Two seagulls shrieked at the winter weather. Candela's wife was telling the children something, and they both listened, spellbound; he sat on the ground, looking out at the sea and smoking a cigarette.
Lucia and Raffaele, sitting just some fifteen feet away from the man and woman and their children, watched them and, beyond them, watched the sea, pierced here and there by shafts of sunlight. Christmas was looming over everyone, midway between a promise and a threat.
“Tell me. Tell me the whole story. I can tell that it's not something that's yours alone, that it concerns me as well. If that's true, and I know it is, then you have to tell me everything.”
It was true, and Maione knew it. His simple mind grasped the fact that he ought to have shared what was happening with Lucia, but his terror at the thought of shattering the fragile equilibrium that they'd only recently managed to recover after Luca's death was overwhelming.
He suddenly realized that he'd crossed that line at the very moment he had learned that that fair-haired young man, so gentle and inoffensive in appearance, who was sitting in the grass mere feet away, was their son's murderer.
Maione heaved a sigh. And he started to tell her the story.
He told her, and his voice sounded like the murmuring of the waves on the deserted beach. He told her, and his hushed words carved a groove as deep as hell itself. He told her, and as he told her he told himself as well, creating order among the vague and rebellious thoughts that had been traveling between his mind and his heart, giving him no peace.
He told her, and it seemed as if a century had passed since that evening just three days ago, when he had found Franco Massa standing on a corner on Via Toledo, ghostlike, waiting for him.
He told her about the scratchy voice pouring out of the broken heart of a father who'd never had children of his own, and through that voice he told her the story of a confession extorted through a last act of deception, and the final truth that had come out of that confession.
He told her about a man who was guilty of many crimes and murders but innocent of one, a man who had died in the belief that he was cleansing his soul in the presence of a priest, and about that fake priest who had decreed the death sentence for a man who was guilty of nothing except that one murder. And how that death sentence had been entrusted to his hands, the hands of a father who'd once had a son but no longer did.
He told her about how he'd climbed all the way up to Bambinella's garret apartment, of a name and address whispered in a setting of silk curtains and dying pigeons.

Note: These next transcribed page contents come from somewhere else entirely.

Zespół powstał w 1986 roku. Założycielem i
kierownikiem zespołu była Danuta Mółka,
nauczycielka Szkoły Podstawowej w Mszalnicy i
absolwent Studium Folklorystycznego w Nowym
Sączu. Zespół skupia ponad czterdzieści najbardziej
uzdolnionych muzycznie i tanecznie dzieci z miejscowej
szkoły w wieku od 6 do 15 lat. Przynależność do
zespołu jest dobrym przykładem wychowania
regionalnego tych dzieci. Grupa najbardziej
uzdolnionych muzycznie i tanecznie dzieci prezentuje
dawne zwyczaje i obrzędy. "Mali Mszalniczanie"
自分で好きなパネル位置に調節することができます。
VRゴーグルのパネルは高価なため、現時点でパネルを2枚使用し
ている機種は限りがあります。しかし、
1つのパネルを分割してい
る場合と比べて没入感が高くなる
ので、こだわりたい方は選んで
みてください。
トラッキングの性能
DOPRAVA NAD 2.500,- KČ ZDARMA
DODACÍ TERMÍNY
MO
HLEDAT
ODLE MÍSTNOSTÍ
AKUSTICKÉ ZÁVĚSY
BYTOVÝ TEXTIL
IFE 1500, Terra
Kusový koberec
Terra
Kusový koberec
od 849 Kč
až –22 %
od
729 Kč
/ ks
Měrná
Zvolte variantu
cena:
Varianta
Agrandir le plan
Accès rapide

And about the walk to San Gregorio Armeno, in the midst of a Christmas that seemed like an empty collective charade surrounding the song of death that played to him in his heart.

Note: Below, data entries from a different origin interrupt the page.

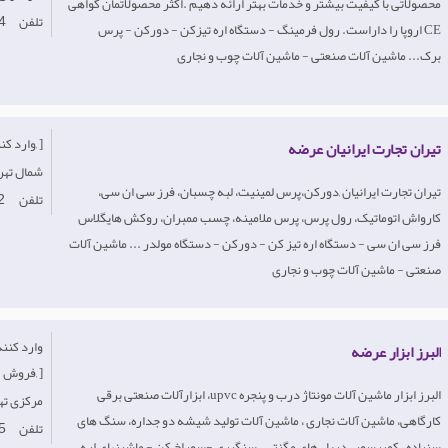
محصولاتی با کیفیت بیشتر و خدمات بهتر ارائه دهیم .اکثر محصولاتمان گواهی
تلفن
4
CE اروپا را داراست. رول فرمینگ - دستگاه اره تیزکن - دورکن - پرس
برک... ماشین آلات صنعتی - ماشین آلات چوب و نجاری
[وارد کننده, تولید کننده, ]
تیران تجارت ایرانیان عرضه
Iran-شمال‌ ت
تیران تجارت ایرانیان ,دورکن،پرس لمینیت، لبه چسبان، فرز سی ان سی،
تلفن
2
کارواش اتوماتیک، رول پرس، پرس ملامینه، چسب ممبران، روکش هایگلاس
فرز سی ان سی - دستگاه اره تیز کن - دورکن - دستگاه مولدر ... ماشین آلات
صنعتی - ماشین آلات چوب و نجاری
البرز ابزار عرضه
فروش, ]
البرز ابزار ماشین آلات مونتاژ درب و پنجره upvc، ابزارآلات صنعتی برقی
Iran-مرکزی 
کارگاهی، ماشین آلات نجاری ، ماشین آلات تولید شیشه دو جداره، سنگ های
تلفن
5
سنباده ، کمپرسور ، دریل های مگنتی ، سنگبری -سوراخ کن - ماشینهای لبه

He told her about the hollow feeling in the pit of his stomach and the way his head spun, when in the light of dawn he'd first laid eyes on that hand, the hand that had changed everything for him, the color of the sun and the very taste of happiness. He told her about the horror he'd felt when he saw the same blond hair, the identical youth of both the murderer and the victim.
Lucia sailed silently over the waves of the story her husband was telling her, as if in a dense fog. She felt as though she were listening to a story that didn't concern her, as she observed from a distance events and characters like those you could watch in a movie house.